Your objective: The pictures get left out, but everything else in the listing below must be duplicated exactly.

☆ ☆ ☆ ☆ ☆

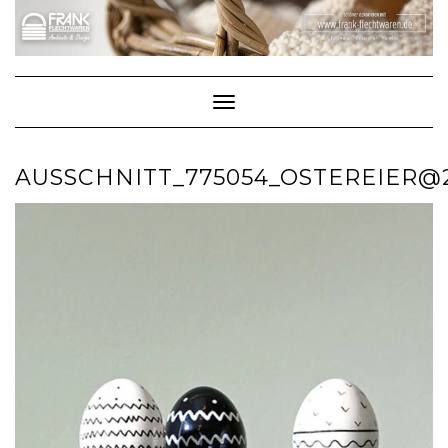
Skip
to
content
Toggle Navigation
AUSSCHNITT_775054_OSTEREIER@2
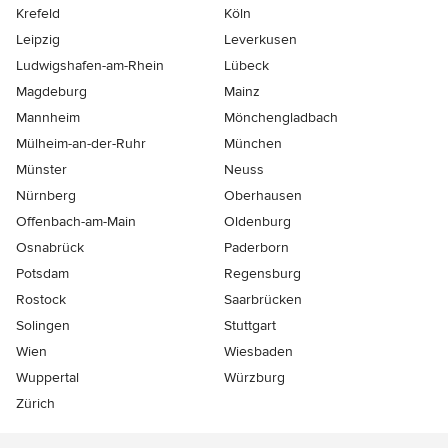
Krefeld
Köln
Leipzig
Leverkusen
Ludwigshafen-am-Rhein
Lübeck
Magdeburg
Mainz
Mannheim
Mönchen­gladbach
Mülheim-an-der-Ruhr
München
Münster
Neuss
Nürnberg
Oberhausen
Offenbach-am-Main
Oldenburg
Osnabrück
Paderborn
Potsdam
Regensburg
Rostock
Saarbrücken
Solingen
Stuttgart
Wien
Wiesbaden
Wuppertal
Würzburg
Zürich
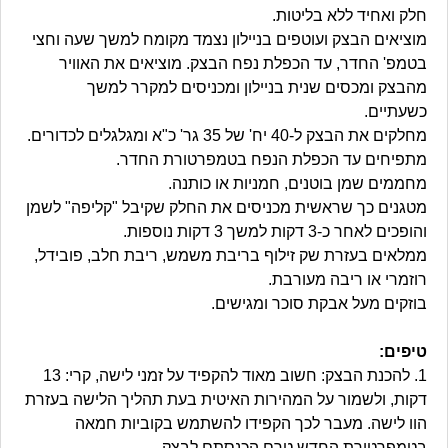
חלק ואחיד ללא בליטות.
מוציאים הבצק ועוטפים בניילון נצמד מקומח למשך שעה וחצי
בטמפ' החדר, עד הכפלת נפח הבצק. מוציאים את האוויר
מהבצק ומכסים שנית בניילון ומכניסים למקרר למשך
כשעתיים.
מחלקים את הבצק ל-40 יח' של 35 גר' כ"א ומגלגלים לכדורים.
מתפיחים עד הכפלת הנפח בטמפרטורת החדר.
מחממים שמן בוטנים, חמניות או כותנה.
מטגנים כך שראשית מכניסים את החלק שקיבל "קליפה" לשמן
והופכים לאחר כ-3 דקות למשך 3 דקות נוספות.
ממלאים בעזרת שק זילוף בריבת משמש, ריבת חלב, פובידל,
רוזמרי או ריבה מעורבת.
בוזקים מעל אבקת סוכר ומגישים.
טיפים:
1. להכנת הבצק: חשוב מאוד להקפיד על זמני לישה, קרי: 13
דקות, ולשמור על המהירות האיטית בעת תהליך הלישה בעזרת
הוו לישה. מעבר לכך הקפידו להשתמש בקוביות חמאה
בטמפרטורת החדש טרם הכנסתם לבצק. .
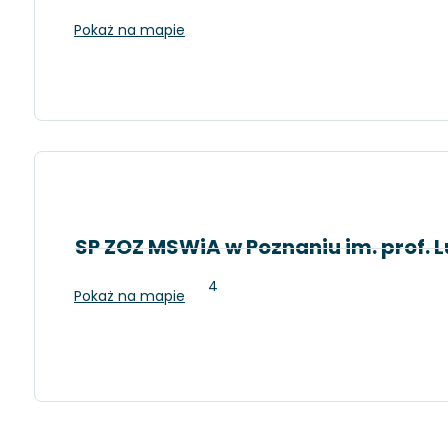
Poznań, Polna 33
Pokaż na mapie
SP ZOZ MSWiA w Poznaniu im. prof. 
Poznań, Dojazd 34
Pokaż na mapie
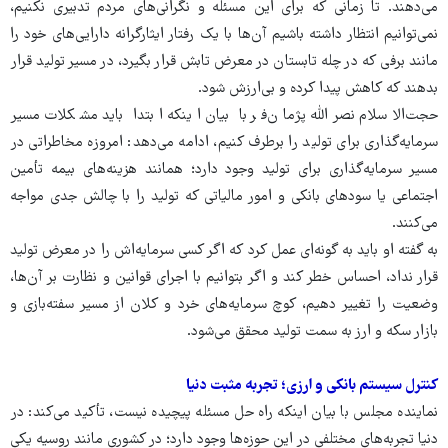
می‌دهند. تا زمانی که برای این مسئله و نگرانی‌های مردم تدبیری نکنیم،
نمی‌توانیم انتظار داشته باشیم آن‌ها با یک رفتار ایثارگرانه دارایی‌های خود را
مانند برفی که در چله تابستان در معرض تابش قرار بگیرد، در مسیر تولید قرار
بدهند که کاهش پیدا کرده و بی‌ارزش شود.
حجت‌الاسلام نصرالله پژمان‌فر با بیان اینکه ابتدا باید مشکلات مسیر
سرمایه‌گذاری برای تولید را برطرف کنیم، ادامه می‌دهد: امروزه مخاطراتی در
مسیر سرمایه‌گذاری برای تولید وجود دارد؛ همانند هزینه‌های بیمه تأمین
اجتماعی یا سودهای بانکی و امور مالیاتی که تولید را با چالش جدی مواجه
می‌کنند.
به گفته او باید به گونه‌ای عمل کرد که اگر کسی سرمایه‌اش را در معرض تولید
قرار نداد، احساس خطر کند و اگر بتوانیم با اجرای قوانین و نظارت بر آن‌ها،
وضعیت را تغییر دهیم، کوچ سرمایه‌های خرد و کلان از مسیر سفته‌بازی و
بازار سکه و ارز به سمت تولید محقق می‌شود.
کنترل سیستم بانکی و ارزی؛ تجربه مثبت دنیا
نماینده مجلس با بیان اینکه راه حل مسئله پیچیده نیست، تأکید می‌کند: در
دنیا تجربه‌های مختلفی در این حوزه‌ها وجود دارد؛ در کشوری مانند روسیه یکی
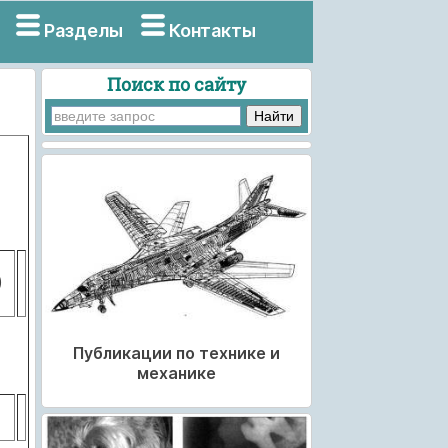
Разделы
Контакты
Поиск по сайту
)
Публикации по технике и
механике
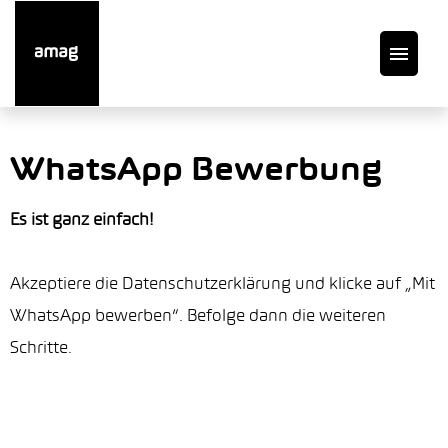
DE
WhatsApp Bewerbung
Offene Stellen
Es ist ganz einfach!
Auto finden
Akzeptiere die Datenschutzerklärung und klicke auf „Mit
WhatsApp bewerben“. Befolge dann die weiteren
Service
Schritte.
Garage suchen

☆ ☆ ☆ ☆ ☆

Response to the task:
Skip
to
content
Toggle Navigation
AUSSCHNITT_775054_OSTEREIER@2
Krefeld
Köln
Leipzig
Leverkusen
Ludwigshafen-am-Rhein
Lübeck
Magdeburg
Mainz
Mannheim
Mönchen­gladbach
Mülheim-an-der-Ruhr
München
Münster
Neuss
Nürnberg
Oberhausen
Offenbach-am-Main
Oldenburg
Osnabrück
Paderborn
Potsdam
Regensburg
Rostock
Saarbrücken
Solingen
Stuttgart
Wien
Wiesbaden
Wuppertal
Würzburg
Zürich
חלק ואחיד ללא בליטות.
מוציאים הבצק ועוטפים בניילון נצמד מקומח למשך שעה וחצי
בטמפ' החדר, עד הכפלת נפח הבצק. מוציאים את האוויר
מהבצק ומכסים שנית בניילון ומכניסים למקרר למשך
כשעתיים.
מחלקים את הבצק ל-40 יח' של 35 גר' כ"א ומגלגלים לכדורים.
מתפיחים עד הכפלת הנפח בטמפרטורת החדר.
מחממים שמן בוטנים, חמניות או כותנה.
מטגנים כך שראשית מכניסים את החלק שקיבל "קליפה" לשמן
והופכים לאחר כ-3 דקות למשך 3 דקות נוספות.
ממלאים בעזרת שק זילוף בריבת משמש, ריבת חלב, פובידל,
רוזמרי או ריבה מעורבת.
בוזקים מעל אבקת סוכר ומגישים.
טיפים:
1. להכנת הבצק: חשוב מאוד להקפיד על זמני לישה, קרי: 13
דקות, ולשמור על המהירות האיטית בעת תהליך הלישה בעזרת
הוו לישה. מעבר לכך הקפידו להשתמש בקוביות חמאה
בטמפרטורת החדש טרם הכנסתם לבצק. .
Poznań, Polna 33
Pokaż na mapie
SP ZOZ MSWiA w Poznaniu im. prof. 
Poznań, Dojazd 34
Pokaż na mapie
می‌دهند. تا زمانی که برای این مسئله و نگرانی‌های مردم تدبیری نکنیم،
نمی‌توانیم انتظار داشته باشیم آن‌ها با یک رفتار ایثارگرانه دارایی‌های خود را
مانند برفی که در چله تابستان در معرض تابش قرار بگیرد، در مسیر تولید قرار
بدهند که کاهش پیدا کرده و بی‌ارزش شود.
حجت‌الاسلام نصرالله پژمان‌فر با بیان اینکه ابتدا باید مشکلات مسیر
سرمایه‌گذاری برای تولید را برطرف کنیم، ادامه می‌دهد: امروزه مخاطراتی در
مسیر سرمایه‌گذاری برای تولید وجود دارد؛ همانند هزینه‌های بیمه تأمین
اجتماعی یا سودهای بانکی و امور مالیاتی که تولید را با چالش جدی مواجه
می‌کنند.
به گفته او باید به گونه‌ای عمل کرد که اگر کسی سرمایه‌اش را در معرض تولید
قرار نداد، احساس خطر کند و اگر بتوانیم با اجرای قوانین و نظارت بر آن‌ها،
وضعیت را تغییر دهیم، کوچ سرمایه‌های خرد و کلان از مسیر سفته‌بازی و
بازار سکه و ارز به سمت تولید محقق می‌شود.
کنترل سیستم بانکی و ارزی؛ تجربه مثبت دنیا
نماینده مجلس با بیان اینکه راه حل مسئله پیچیده نیست، تأکید می‌کند: در
دنیا تجربه‌های مختلفی در این حوزه‌ها وجود دارد؛ در کشوری مانند روسیه یکی
Разделы
Контакты
Поиск по сайту
)
Публикации по технике и
механике
DE
WhatsApp Bewerbung
Offene Stellen
Es ist ganz einfach!
Auto finden
Akzeptiere die Datenschutzerklärung und klicke auf „Mit
WhatsApp bewerben“. Befolge dann die weiteren
Service
Schritte.
Garage suchen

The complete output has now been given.